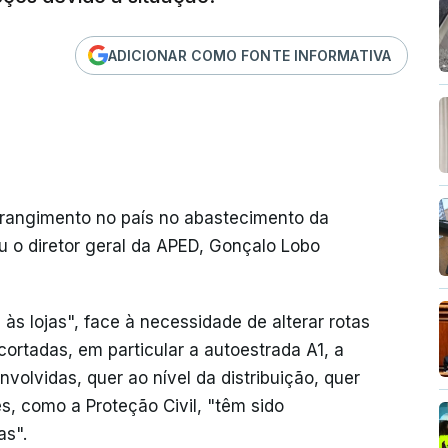
ADICIONAR COMO FONTE INFORMATIVA
rangimento no país no abastecimento da
u o diretor geral da APED, Gonçalo Lobo
s lojas", face à necessidade de alterar rotas
cortadas, em particular a autoestrada A1, a
olvidas, quer ao nível da distribuição, quer
s, como a Proteção Civil, "têm sido
as".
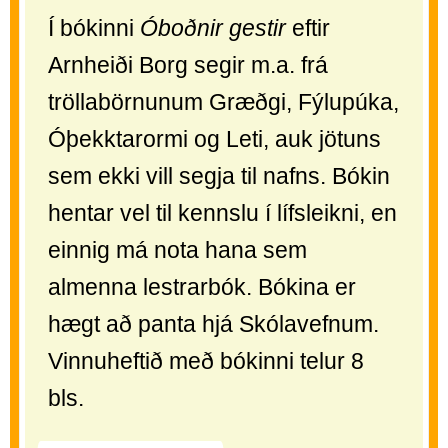
Í bókinni
Óboðnir gestir
eftir
Arnheiði Borg segir m.a. frá
tröllabörnunum Græðgi, Fýlupúka,
Óþekktarormi og Leti, auk jötuns
sem ekki vill segja til nafns. Bókin
hentar vel til kennslu í lífsleikni, en
einnig má nota hana sem
almenna lestrarbók. Bókina er
hægt að panta hjá Skólavefnum.
Vinnuheftið með bókinni telur 8
bls.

(What to do): Using the entries above, state how many lines include the word "bókinni", with no other words.

(Task output): 2